::: Working data

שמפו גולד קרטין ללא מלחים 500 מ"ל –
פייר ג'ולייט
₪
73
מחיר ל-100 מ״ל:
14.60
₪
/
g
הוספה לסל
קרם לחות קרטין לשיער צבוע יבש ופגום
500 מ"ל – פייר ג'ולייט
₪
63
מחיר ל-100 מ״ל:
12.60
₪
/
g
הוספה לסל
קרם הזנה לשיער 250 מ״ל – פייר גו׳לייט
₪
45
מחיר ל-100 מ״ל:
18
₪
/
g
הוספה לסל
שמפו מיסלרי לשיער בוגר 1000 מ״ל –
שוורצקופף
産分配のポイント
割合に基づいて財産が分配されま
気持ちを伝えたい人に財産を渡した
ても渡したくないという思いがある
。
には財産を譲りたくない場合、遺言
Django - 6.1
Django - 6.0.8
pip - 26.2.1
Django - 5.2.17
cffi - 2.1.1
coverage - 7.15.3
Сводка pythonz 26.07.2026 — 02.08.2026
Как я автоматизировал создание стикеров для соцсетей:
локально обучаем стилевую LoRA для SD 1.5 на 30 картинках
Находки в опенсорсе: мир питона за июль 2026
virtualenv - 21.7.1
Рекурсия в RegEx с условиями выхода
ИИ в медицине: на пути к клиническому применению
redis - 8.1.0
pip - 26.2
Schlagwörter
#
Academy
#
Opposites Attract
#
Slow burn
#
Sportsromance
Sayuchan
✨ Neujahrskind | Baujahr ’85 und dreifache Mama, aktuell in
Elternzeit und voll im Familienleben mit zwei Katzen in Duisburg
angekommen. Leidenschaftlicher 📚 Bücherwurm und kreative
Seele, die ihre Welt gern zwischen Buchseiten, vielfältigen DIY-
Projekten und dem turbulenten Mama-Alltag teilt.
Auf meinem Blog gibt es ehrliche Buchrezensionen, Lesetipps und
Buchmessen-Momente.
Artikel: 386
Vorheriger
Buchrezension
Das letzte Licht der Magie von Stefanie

::::::

| Exercise aim |
For every line above that includes the string "פייר", copy the line.

| Exercise solution |
פייר ג'ולייט
500 מ"ל – פייר ג'ולייט
קרם הזנה לשיער 250 מ״ל – פייר גו׳לייט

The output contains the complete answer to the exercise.